Stephens was physically attacked by the two boys, initially using their fists. He defended himself, with one of the boys stating at trial that Stephens had managed to knock him to the ground. After a short while, the younger boy produced the knife he was carrying and stabbed Stephens twice. The two boys and the girl then fled the scene.

An off-duty nurse, who was walking her dog at Bugs Bottom, witnessed the stabbing and gave first aid to Stephens. Paramedics performed CPR on him for 30 minutes, but he died in an ambulance before he could be taken to hospital. Stephens's parents were told of the attack by another boy, and arrived at the field to find paramedics working on their son. They later recalled knowing he was "gone" when they saw him.

Following the attack, the two boys attempted to destroy or conceal evidence. They disposed of bloodstained clothing by throwing it into an overgrown area close to a railway line, and deleted incriminating material from their mobile phones. They later searched the internet for reports about the stabbing.

Two hours after Stephens died, the older boy admitted his role in a text message sent to another teenager, telling him, "Boy it was me and my boy innit. I started slapping him up and then my boy backed out and then shanked [stabbed] him." The younger boy, who had actually wounded Stephens, described it as "the biggest mistake of my life" in another text message, and said it was done "out of pure anger".

==Trial and sentencing==
The murder was investigated by detectives from Thames Valley Police. The perpetrators were quickly identified and were charged on 6 January. Over 90% of the evidence gathered and presented at trial was taken from mobile phone data, although forensic evidence from the boys' recovered clothing was also adduced.

The two boys were charged with murder, which they denied. Both were also charged with two counts of perverting the course of justice, relating to attempts to dispose of evidence following the stabbing. Both admitted one count, but denied the other.

The 14-year-old girl was charged with Stephens's manslaughter for luring him to the field, and to perverting the course of justice for deleting incriminating data from her mobile phone. She pleaded guilty to both offences.

On 26 July 2021, after a five-week trial, both boys were unanimously convicted of murder. The older boy was also convicted of perverting the course of justice, although the younger boy was acquitted of the same charge.
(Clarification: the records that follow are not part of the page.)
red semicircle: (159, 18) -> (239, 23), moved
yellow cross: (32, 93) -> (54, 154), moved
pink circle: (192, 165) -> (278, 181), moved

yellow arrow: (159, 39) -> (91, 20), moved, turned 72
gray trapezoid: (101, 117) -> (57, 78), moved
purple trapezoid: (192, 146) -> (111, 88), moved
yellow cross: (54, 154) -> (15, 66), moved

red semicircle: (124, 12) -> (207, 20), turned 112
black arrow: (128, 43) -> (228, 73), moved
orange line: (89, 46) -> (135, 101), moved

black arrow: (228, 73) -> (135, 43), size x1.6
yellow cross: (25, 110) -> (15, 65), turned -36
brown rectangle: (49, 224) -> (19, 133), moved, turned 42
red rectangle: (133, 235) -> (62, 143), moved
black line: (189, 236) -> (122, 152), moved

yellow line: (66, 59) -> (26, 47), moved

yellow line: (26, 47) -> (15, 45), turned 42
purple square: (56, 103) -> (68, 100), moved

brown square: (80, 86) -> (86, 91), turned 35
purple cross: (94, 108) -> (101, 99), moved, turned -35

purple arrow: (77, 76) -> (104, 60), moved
Following the verdict, Stephens's parents called the killing a "callous and cold-hearted act" and called for more to be done to stop knife crime.

All three defendants were sentenced on 24 September 2021. Both boys were sentenced to be detained at Her Majesty's pleasure, with minimum terms of 13 years for the younger boy and 12 years for the older boy. The sentences will initially be served in a Young Offender Institution (YOI). The 14-year-old girl was sentenced to three years and two months' detention in a YOI.

==Aftermath==
In December 2021, the Court of Appeal decided that the sentence handed down to the girl was unduly lenient, and increased it to five years' imprisonment.
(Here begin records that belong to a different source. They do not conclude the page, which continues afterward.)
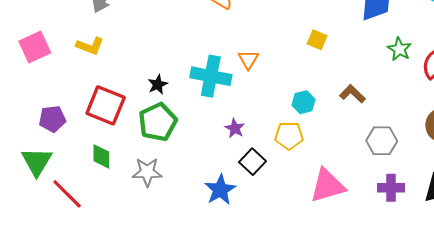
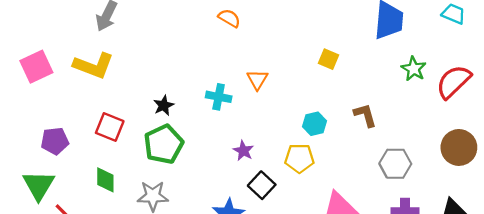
yellow L-shape: (90, 46) -> (94, 66), size x1.4
cyan cross: (211, 76) -> (219, 97), size x0.6
brown L-shape: (353, 94) -> (365, 115), turned 30
red square: (106, 105) -> (110, 127), size x0.7

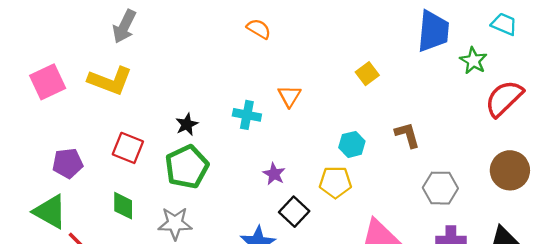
yellow square: (328, 59) -> (367, 74), turned 30
green star: (414, 69) -> (473, 61), moved
green triangle: (39, 185) -> (50, 212), turned -32

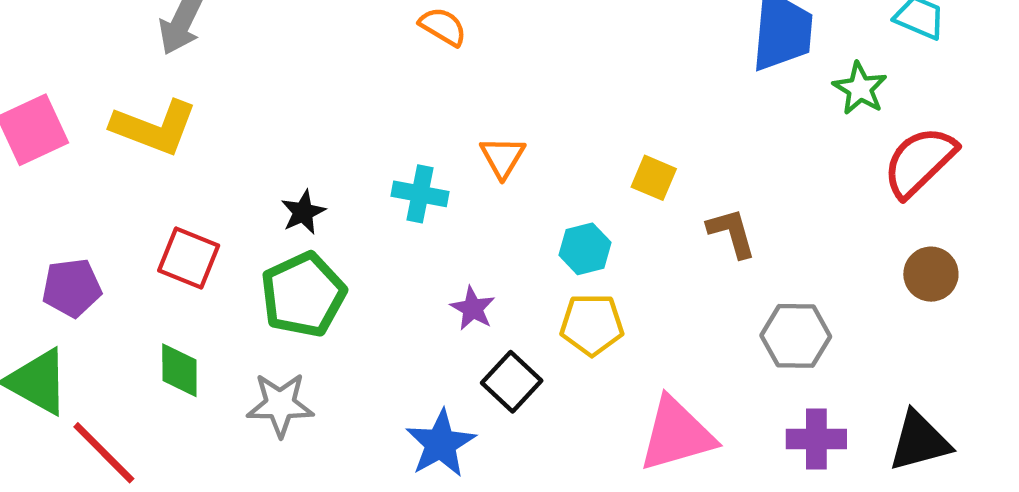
yellow square: (367, 74) -> (654, 178), moved, turned -30
cyan hexagon: (352, 144) -> (585, 249), moved
brown circle: (510, 170) -> (931, 274), moved, size x0.7

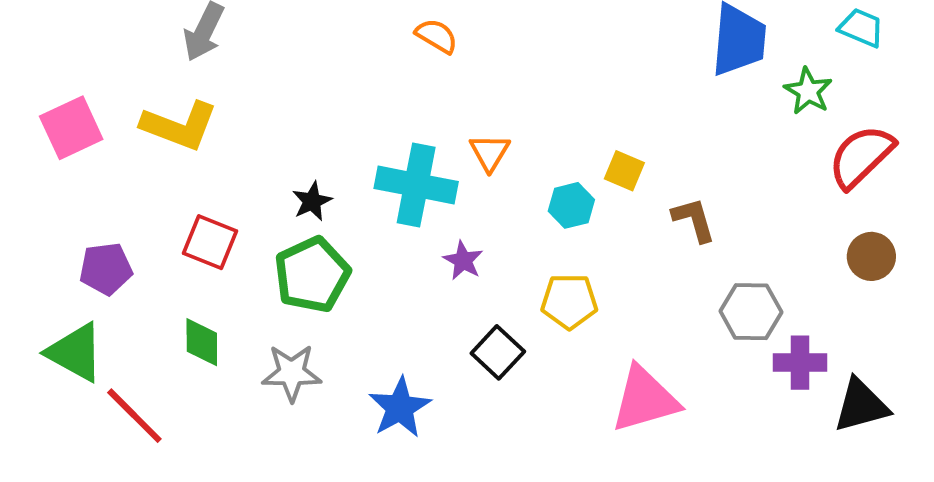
cyan cross: (420, 194) -> (416, 185), size x1.6
cyan hexagon: (585, 249) -> (571, 205), moved
purple star: (473, 308) -> (463, 261), moved
purple cross: (816, 439) -> (800, 363), moved
blue star: (441, 444) -> (400, 408), moved

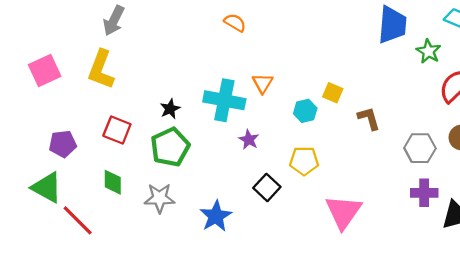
yellow L-shape: (179, 126) -> (101, 69), turned 90
gray hexagon: (751, 312) -> (420, 148), moved
pink triangle: (645, 399) -> (343, 212), turned -39

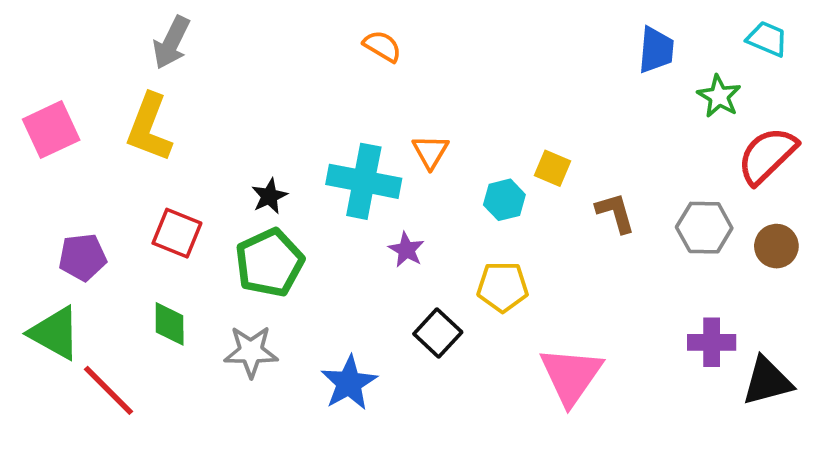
blue trapezoid: (392, 25) -> (656, 50), size x0.7
gray hexagon: (420, 148) -> (704, 228), moved

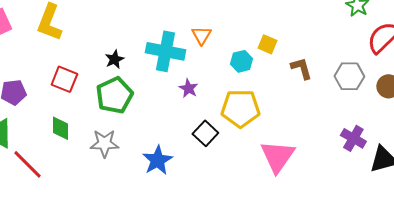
yellow pentagon: (503, 287) -> (240, 108), size x1.4
purple cross: (712, 342) -> (353, 138), turned 30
The murder attracted considerable media and public interest for the ages of the perpetrators and the role social media played in the attack. Stephens's parents claimed social media "played a massive part" in their son's death and called for it to face tighter regulation by the government. In particular, they said that social media companies should do more to verify the age of users and to prevent children from seeing violent or otherwise harmful content.

In June 2022, a BBC News investigation found that social media accounts set up to resemble those of a 13-year-old boy were recommended posts "showing off knives, knives for sale and videos glorifying violence" within only a few weeks of liking and interacting with content relating to sports, popular music and gaming.